Monday, June 06, 2011
People, Not Bumps
Speaking to a Faith and Freedom Coalition conference, former Massachusetts Governor Mitt Romney sounded an awful lot like former Minnesota Governor Tim Pawlenty and like former Godfathers Pizza CEO Herman Cain.
With Pawlenty's message resonating so well with participants at the FFC conference, it's only natural that Pawlenty's competitors would like to emulate it. With Cain's message resonating so well with conservative voters, it's only natural his competitors would like to emulate it, too.
Like Pawlenty, Romney does a fantastic job of connecting the economic crises being faced by the United States with what fellow competitor Herman Cain would deem to be emerging moral crises.
President Barack Obama may be content to dismiss the millions of Americans who are out of work as "bumps in the road". As Romney points out, those aren't bumps. They're people. People feeling increasingly desperate, and being driven to increasingly-desperaate actions.

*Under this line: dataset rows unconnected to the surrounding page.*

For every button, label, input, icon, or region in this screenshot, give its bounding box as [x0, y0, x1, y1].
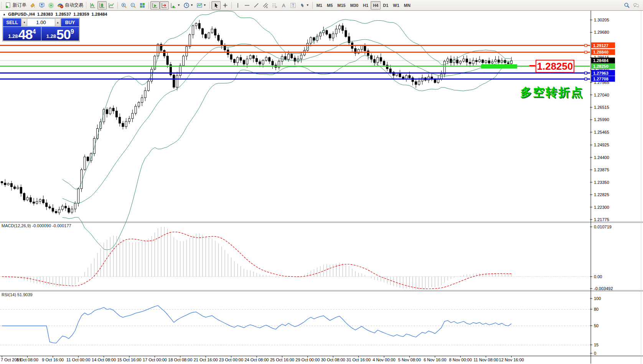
chart-canvas[interactable]: 1.302051.296801.286151.280901.275651.270… — [0, 0, 643, 364]
close-value: 1.28484 — [91, 12, 107, 16]
autotrade-label: 自动交易 — [65, 2, 83, 8]
templates-caret: ▼ — [203, 3, 206, 7]
svg-text:1.21775: 1.21775 — [594, 217, 609, 222]
svg-text:15 Oct 16:00: 15 Oct 16:00 — [117, 357, 142, 362]
svg-text:8 Nov 00:00: 8 Nov 00:00 — [449, 357, 472, 362]
sell-button[interactable]: SELL — [3, 18, 21, 26]
svg-text:0: 0 — [594, 351, 596, 356]
sell-price-box[interactable]: 1.28 48 4 — [3, 27, 41, 41]
styles-button[interactable] — [28, 1, 37, 10]
buy-button[interactable]: BUY — [61, 18, 79, 26]
volume-down-button[interactable]: ▼ — [21, 18, 27, 26]
chat-button[interactable] — [631, 1, 641, 10]
one-click-trade-panel: SELL ▼ 1.00 ▲ BUY 1.28 48 4 1.28 50 9 — [2, 18, 80, 41]
autotrade-button[interactable]: 自动交易 — [56, 1, 85, 10]
svg-text:E: E — [266, 6, 268, 8]
text-label-icon: T — [290, 2, 296, 8]
community-button[interactable] — [37, 1, 46, 10]
timeframe-w1[interactable]: W1 — [391, 1, 402, 10]
cursor-button[interactable] — [211, 1, 221, 10]
fibonacci-button[interactable]: F — [270, 1, 279, 10]
macd-label: MACD(12,26,9) -0.000090 -0.000177 — [2, 223, 71, 228]
timeframe-m15[interactable]: M15 — [335, 1, 348, 10]
svg-text:5 Nov 08:00: 5 Nov 08:00 — [398, 357, 421, 362]
svg-text:4 Nov 00:00: 4 Nov 00:00 — [373, 357, 395, 362]
timeframe-m30[interactable]: M30 — [348, 1, 361, 10]
periods-caret: ▼ — [190, 3, 193, 7]
volume-input[interactable]: 1.00 — [27, 18, 55, 26]
templates-button[interactable]: ▼ — [195, 1, 208, 10]
toolbar-separator — [117, 2, 118, 9]
crosshair-button[interactable] — [221, 1, 230, 10]
svg-text:1.24925: 1.24925 — [594, 143, 609, 147]
bollinger-bands — [63, 11, 511, 250]
paint-bucket-icon — [30, 2, 36, 8]
trendline-icon — [253, 2, 259, 8]
new-order-button[interactable]: 新订单 — [3, 1, 28, 10]
fibonacci-icon: F — [272, 2, 278, 8]
text-button[interactable]: A — [279, 1, 289, 10]
svg-text:1.28250: 1.28250 — [593, 64, 608, 69]
low-value: 1.28359 — [73, 12, 89, 16]
timeframe-d1[interactable]: D1 — [381, 1, 391, 10]
periods-button[interactable]: ▼ — [182, 1, 195, 10]
signals-button[interactable] — [46, 1, 56, 10]
buy-price-box[interactable]: 1.28 50 9 — [41, 27, 79, 41]
timeframe-m5[interactable]: M5 — [325, 1, 335, 10]
line-chart-button[interactable] — [107, 1, 116, 10]
indicators-caret: ▼ — [177, 3, 180, 7]
toolbar-separator — [148, 2, 149, 9]
chart-shift-button[interactable] — [160, 1, 169, 10]
svg-text:1.26515: 1.26515 — [594, 105, 609, 110]
new-order-icon — [5, 2, 11, 8]
autoscroll-button[interactable] — [150, 1, 160, 10]
svg-text:0.010719: 0.010719 — [594, 225, 612, 229]
rsi-line — [2, 305, 511, 343]
horizontal-line-button[interactable] — [242, 1, 252, 10]
svg-text:1.23875: 1.23875 — [594, 167, 609, 172]
svg-text:11 Nov 08:00: 11 Nov 08:00 — [473, 357, 498, 362]
collapse-triangle-icon[interactable]: ▲ — [3, 13, 6, 16]
autotrade-icon — [57, 2, 63, 8]
volume-up-button[interactable]: ▲ — [55, 18, 61, 26]
svg-text:1.27040: 1.27040 — [594, 93, 609, 97]
equidistant-channel-button[interactable]: E — [261, 1, 270, 10]
zoom-in-button[interactable] — [119, 1, 129, 10]
zoom-in-icon — [121, 2, 127, 8]
buy-price-pips: 50 — [56, 28, 71, 41]
tile-windows-button[interactable] — [138, 1, 147, 10]
svg-text:80: 80 — [594, 307, 598, 312]
svg-text:24 Oct 08:00: 24 Oct 08:00 — [245, 357, 269, 362]
price-callout-box[interactable]: 1.28250 — [536, 60, 574, 73]
svg-text:31 Oct 16:00: 31 Oct 16:00 — [346, 357, 371, 362]
svg-text:50: 50 — [594, 323, 598, 328]
indicators-button[interactable]: ▼ — [169, 1, 182, 10]
macd-layer — [0, 227, 590, 290]
bar-chart-button[interactable] — [88, 1, 97, 10]
candlestick-chart-button[interactable] — [97, 1, 107, 10]
timeframe-m1[interactable]: M1 — [314, 1, 325, 10]
arrows-icon — [299, 2, 305, 8]
zoom-out-button[interactable] — [129, 1, 138, 10]
svg-text:1.25990: 1.25990 — [594, 117, 609, 122]
svg-text:1.29127: 1.29127 — [593, 43, 608, 48]
high-value: 1.28537 — [55, 12, 71, 16]
turning-point-annotation[interactable]: 多空转折点 — [520, 85, 584, 100]
svg-text:100: 100 — [594, 296, 601, 301]
timeframe-mn[interactable]: MN — [402, 1, 413, 10]
vertical-line-button[interactable] — [233, 1, 242, 10]
svg-text:11 Oct 00:00: 11 Oct 00:00 — [66, 357, 90, 362]
svg-text:25 Oct 16:00: 25 Oct 16:00 — [270, 357, 294, 362]
rsi-label: RSI(14) 51.9039 — [2, 292, 33, 297]
shapes-caret: ▼ — [306, 3, 309, 7]
bar-chart-icon — [90, 2, 96, 8]
timeframe-h4[interactable]: H4 — [371, 1, 381, 10]
buy-price-whole: 1.28 — [46, 33, 56, 39]
trendline-button[interactable] — [252, 1, 261, 10]
shapes-button[interactable]: ▼ — [298, 1, 311, 10]
search-button[interactable] — [622, 1, 631, 10]
svg-text:1.28484: 1.28484 — [593, 58, 609, 63]
timeframe-h1[interactable]: H1 — [361, 1, 371, 10]
svg-text:18 Oct 08:00: 18 Oct 08:00 — [168, 357, 192, 362]
text-label-button[interactable]: T — [289, 1, 298, 10]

Economic hardship brings great personal hardship. Families break down. Communities corrode. To a child who sees their family break apart under economic duress, it's more than a mere bump in the road. It's a life-altering event. To a child who sees families in their neighbourhood break apart, it leads to great uncertainty and fear.
It leads to a breakdown of confidence.
Mitt Romney declares that he's confident in the spirit of the United States. That's a massive improvement over Obama, who seems to hold confidence in his own ideological agenda.
There's a reason why Mitt Romney, Tim Pawlenty and Herman Cain are carrying a message that is so similiar: it's because the challenge America is facing is so clear, and the failure of Barak Obama to meet them equally so.